Page 1 of 1

Updating data once per day

Posted: Mon Sep 24, 2007 9:20 am
by GeXus
I have a DB of about 10,000 products. I want to then display a random 50 of these products per day. So at midnight I will select rand 50 to display them. How would you suggest handling this so that it only selects a new random 50 in 24 hours? or at midnight.

Here are a couple options.

1. Select 50, store in memory (memcache) until 12:00 and then select a new 50 and store again, etc.

2. Create a new table that gets the selected 50 inserted into it, then select from that 50. Have a job that runs and updates that DB at 12:00.


I think #1 would be the best bet, but I'm just wondering what you guys would suggest.

Thanks!

Posted: Mon Sep 24, 2007 9:32 am
by feyd
Option 2 is often more portable.

Posted: Mon Sep 24, 2007 9:33 am
by GeXus
feyd wrote:Option 2 is often more portable.
More portable or scalable? Not sure I understand.

Posted: Mon Sep 24, 2007 9:35 am
by GeXus
Just want to add... This is for a relatively high-traffic site, approx. 5mill+ page views a day, so one of my concerns about using the DB, is obviously load and speed.

Posted: Mon Sep 24, 2007 10:02 am
by Zoxive
GeXus wrote:Just want to add... This is for a relatively high-traffic site, approx. 5mill+ page views a day, so one of my concerns about using the DB, is obviously load and speed.
I too would put it in a separate table, then you can even go back in history (Previous Days etc).
You could use a cron job to do so.

5 Million? May i ask what the site is?
If your having that much traffic, then this already shouldn't be an ordinary server.

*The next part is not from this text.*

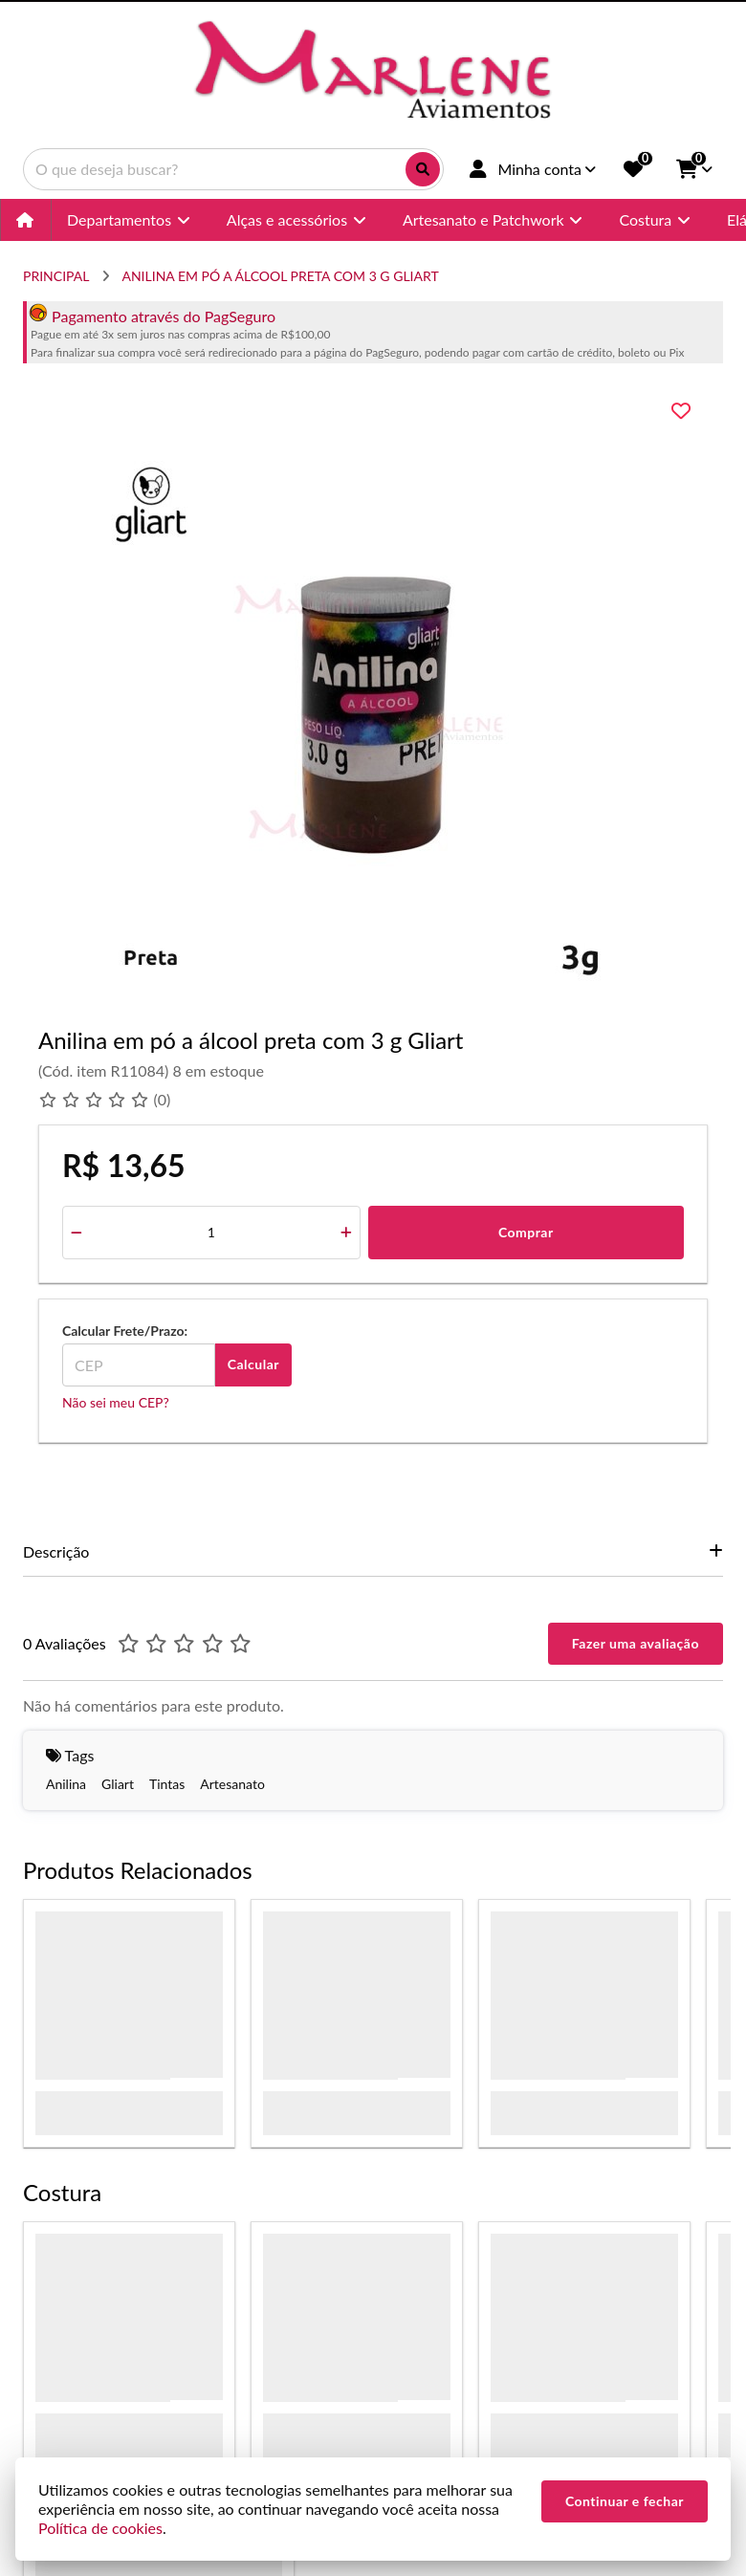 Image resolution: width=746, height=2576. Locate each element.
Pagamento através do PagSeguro (152, 316)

Posted: Mon Sep 24, 2007 10:10 am
by GeXus
Zoxive wrote:
GeXus wrote:Just want to add... This is for a relatively high-traffic site, approx. 5mill+ page views a day, so one of my concerns about using the DB, is obviously load and speed.
I too would put it in a separate table, then you can even go back in history (Previous Days etc).
You could use a cron job to do so.

5 Million? May i ask what the site is?
If your having that much traffic, then this already shouldn't be an ordinary server.
Hmmm.... So you don't think having a separate table would be unnecessary load? I don't have much of a need for history... although I guess I could use the history to check on when pulling randoms to make sure that it doesn't pull too many of the same again... but not too likely...

I really can't say what site it is.... sorry ;-)

Posted: Mon Sep 24, 2007 10:13 am
by feyd
GeXus wrote:More portable or scalable? Not sure I understand.
Both actually.

Posted: Mon Sep 24, 2007 10:19 am
by GeXus
Ok.... so database is the way. Now, should I just use it as a lookup? Then I will have to join on the "products" table... which is fine... but again, just thinking about performance here...


As far as scalability, with memcache, it's really easy to just toss another cache server into the mix... easier than adding to a db cluster..

Posted: Mon Sep 24, 2007 1:51 pm
by califdon
Disclaimer: I have no experience with really high activity systems. That said, I too support creating a new table each day. If the cron job is not an easy solution, you could check the date of creation of the table every time and if it is different from the current date, create a new random table. That would add to the execution time of each query, but only slightly for 99.99% of the queries, with just one query a day having to wait to create the new table. Just a thought.

Posted: Mon Sep 24, 2007 8:12 pm
by feyd
Whoa, whoa, whoa.. new table each day? I don't think that's a good idea in the slightest of ways.

Posted: Fri Sep 28, 2007 6:08 pm
by califdon
feyd wrote:Whoa, whoa, whoa.. new table each day? I don't think that's a good idea in the slightest of ways.
Ordinarily I would agree with you, feyd, but this seems to me to be an unusual situation. He's talking about a fairly large table and a very high activity. Since he wants to choose just 50 rows to use for each calendar day, I think I'd rather have the millions of queries a day access 50 rows instead of 10,000 rows. On a given day, he knows that he does not want to access 9,950 of those rows.

Posted: Fri Sep 28, 2007 7:04 pm
by John Cartwright
Are we talking about truncating the temporary table and repopulating with random values or creating an entirely new table each day?